In his newest novel, Luis Alberto Urrea tells of a crew of American Red Cross workers as they drive across Europe supporting World War II Allied troops. The story was inspired by the real experiences of Urrea’s mother, Phyllis Irene, who worked as a “Donut Dolly,” caravanning from airfields to war zones in a 2.5-ton GMC “Clubmobile” equipped with a deep fryer, coffee maker, and record player.
The novel follows the fun-loving and sophisticated Irene and the hard-edged midwestern Dorothy, who both come to the war effort escaping painful pasts. As their beast of a rig traverses the continent, Irene and Dorothy follow troops into the heart of battle. They find carefree moments at the edge of war and terrifying days of violence and terror that they’ll carry for their rest of their lives.

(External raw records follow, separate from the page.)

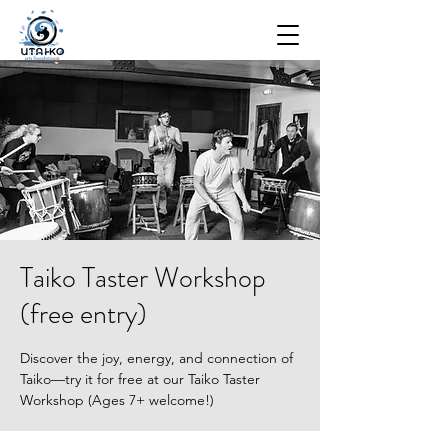
Taiko Taster Workshop
(free entry)
Discover the joy, energy, and connection of
Taiko—try it for free at our Taiko Taster
Workshop (Ages 7+ welcome!)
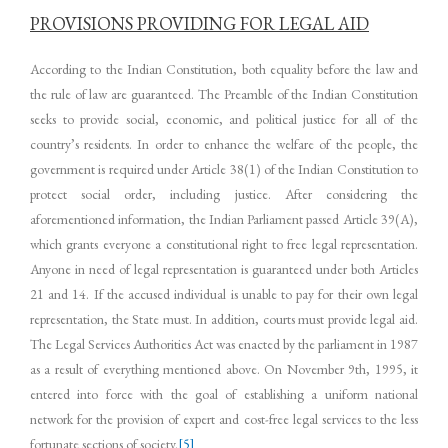
PROVISIONS PROVIDING FOR LEGAL AID
According to the Indian Constitution, both equality before the law and
the rule of law are guaranteed. The Preamble of the Indian Constitution
seeks to provide social, economic, and political justice for all of the
country’s residents. In order to enhance the welfare of the people, the
government is required under Article 38(1) of the Indian Constitution to
protect social order, including justice. After considering the
aforementioned information, the Indian Parliament passed Article 39(A),
which grants everyone a constitutional right to free legal representation.
Anyone in need of legal representation is guaranteed under both Articles
21 and 14. If the accused individual is unable to pay for their own legal
representation, the State must. In addition, courts must provide legal aid.
The Legal Services Authorities Act was enacted by the parliament in 1987
as a result of everything mentioned above. On November 9th, 1995, it
entered into force with the goal of establishing a uniform national
network for the provision of expert and cost-free legal services to the less
fortunate sections of society.
[5]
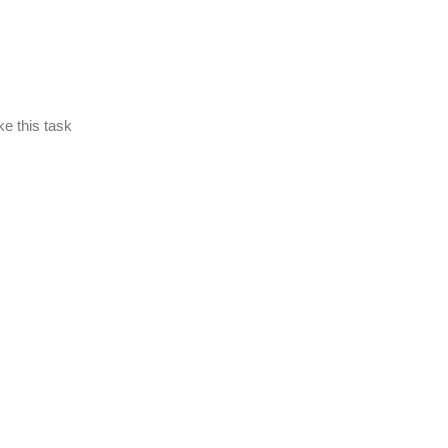
ke this task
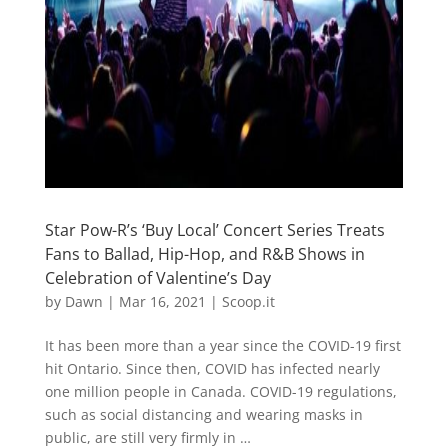
Star Pow-R’s ‘Buy Local’ Concert Series Treats
Fans to Ballad, Hip-Hop, and R&B Shows in
Celebration of Valentine’s Day
by
Dawn
|
Mar 16, 2021
|
Scoop.it
It has been more than a year since the COVID-19 first
hit Ontario. Since then, COVID has infected nearly
one million people in Canada. COVID-19 regulations,
such as social distancing and wearing masks in
public, are still very firmly in …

In the book’s early pages, a soldier who’s come home tells Irene: “If you get to come home, you will be so grateful you won’t realize at first that you survived. But once you know you survived, you’ll only be starting to understand.” A young and inexperienced Irene can’t yet understand the soldier’s words, but she will reflect on them later as she and Dorothy witness the aftermath of D-Day, remnants of French towns destroyed by the Nazis, and the Battle of the Bulge.

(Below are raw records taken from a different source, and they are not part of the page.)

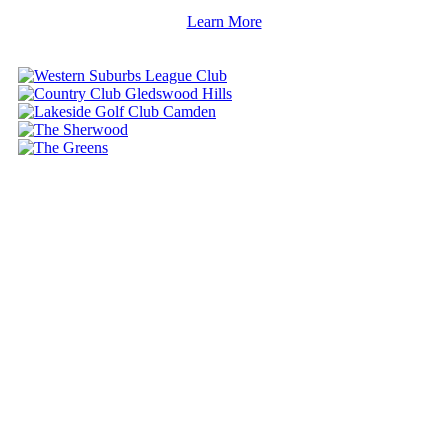
Learn More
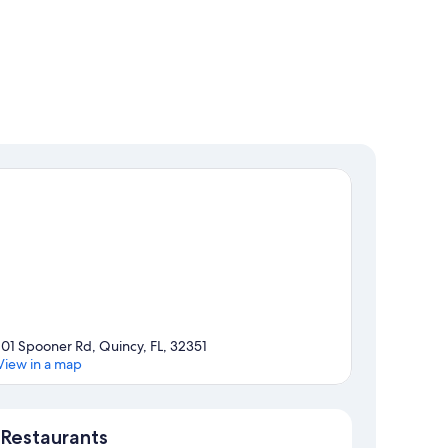
101 Spooner Rd, Quincy, FL, 32351
View in a map
Map
Restaurants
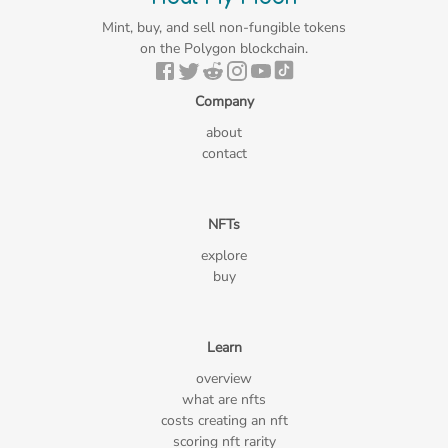
Mint, buy, and sell non-fungible tokens
on the Polygon blockchain.
Company
about
contact
NFTs
explore
buy
Learn
overview
what are nfts
costs creating an nft
scoring nft rarity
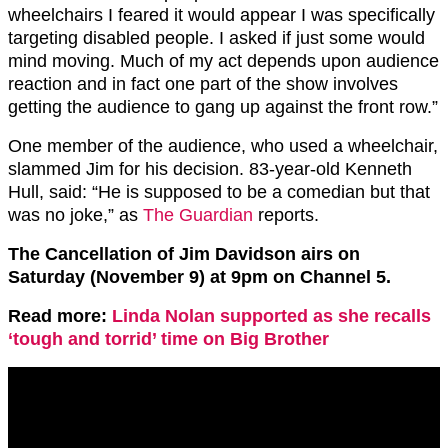
wheelchairs I feared it would appear I was specifically
targeting disabled people. I asked if just some would
mind moving. Much of my act depends upon audience
reaction and in fact one part of the show involves
getting the audience to gang up against the front row.”
One member of the audience, who used a wheelchair,
slammed Jim for his decision. 83-year-old Kenneth
Hull, said: “He is supposed to be a comedian but that
was no joke,” as
The Guardian
reports.
The Cancellation of Jim Davidson airs on
Saturday (November 9) at 9pm on Channel 5.
Read more:
Linda Nolan supported as she recalls
‘tough and torrid’ time on Big Brother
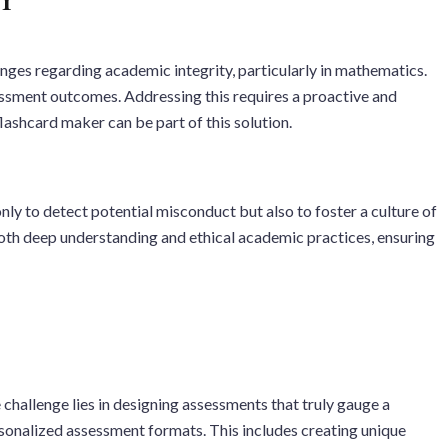
enges regarding academic integrity, particularly in mathematics.
sessment outcomes. Addressing this requires a proactive and
lashcard maker can be part of this solution.
ly to detect potential misconduct but also to foster a culture of
both deep understanding and ethical academic practices, ensuring
challenge lies in designing assessments that truly gauge a
ersonalized assessment formats. This includes creating unique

Urrea writes with a propulsive energy and a deep care for the real-life Clubmobilers and the soldiers they served. He creates entire worlds of wonder and reality inside vans and hotel rooms, on tarmacs and beaches, under bomb debris and back home. Each character―those based on real figures and those who are completely fictionalized―bring us into this under-explored but extraordinary war history.

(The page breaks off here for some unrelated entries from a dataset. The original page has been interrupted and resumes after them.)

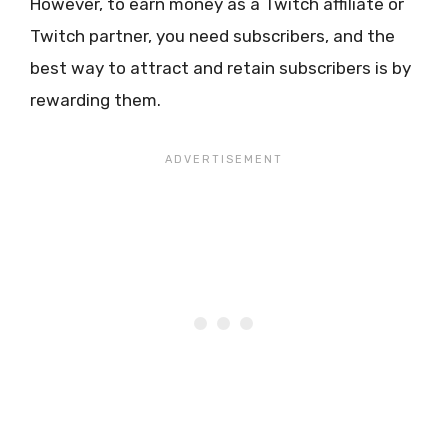
However, to earn money as a Twitch affiliate or
Twitch partner, you need subscribers, and the
best way to attract and retain subscribers is by
rewarding them.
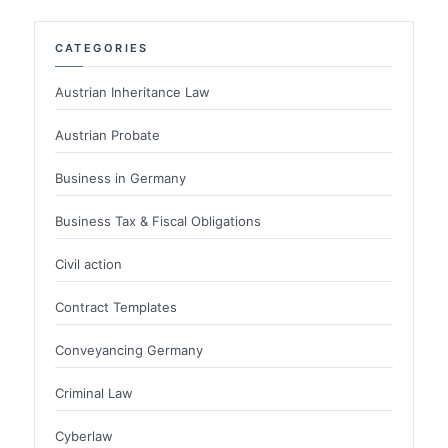
CATEGORIES
Austrian Inheritance Law
Austrian Probate
Business in Germany
Business Tax & Fiscal Obligations
Civil action
Contract Templates
Conveyancing Germany
Criminal Law
Cyberlaw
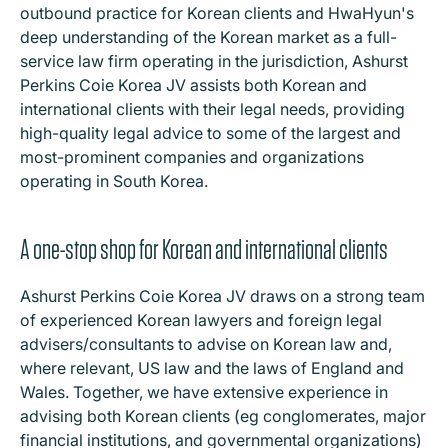
outbound practice for Korean clients and HwaHyun's
deep understanding of the Korean market as a full-
service law firm operating in the jurisdiction, Ashurst
Perkins Coie Korea JV assists both Korean and
international clients with their legal needs, providing
high-quality legal advice to some of the largest and
most-prominent companies and organizations
operating in South Korea.
A one-stop shop for Korean and international clients
Ashurst Perkins Coie Korea JV draws on a strong team
of experienced Korean lawyers and foreign legal
advisers/consultants to advise on Korean law and,
where relevant, US law and the laws of England and
Wales. Together, we have extensive experience in
advising both Korean clients (eg conglomerates, major
financial institutions, and governmental organizations)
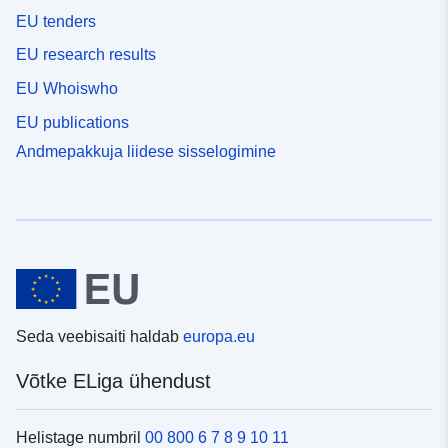
EU tenders
EU research results
EU Whoiswho
EU publications
Andmepakkuja liidese sisselogimine
Seda veebisaiti haldab
europa.eu
Võtke ELiga ühendust
Helistage numbril
00 800 6 7 8 9 10 11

Goodnight, Irene is at once a beautiful historical novel, capturing the ARC Clubmobile story, and an ode to Urrea’s mother and all the women who went to war in the only way they could: bringing a bit of home to the young men who traveled farther than they knew to fight a war. It’s also a love story, a story of a great friendship and of the lasting effects of war on hearts and minds.
Urrea opens to us an imagined experience of all the women who smiled and laughed and served donuts and coffee, even as they, too, longed for home and could never forget the losses incurred even when a war is won.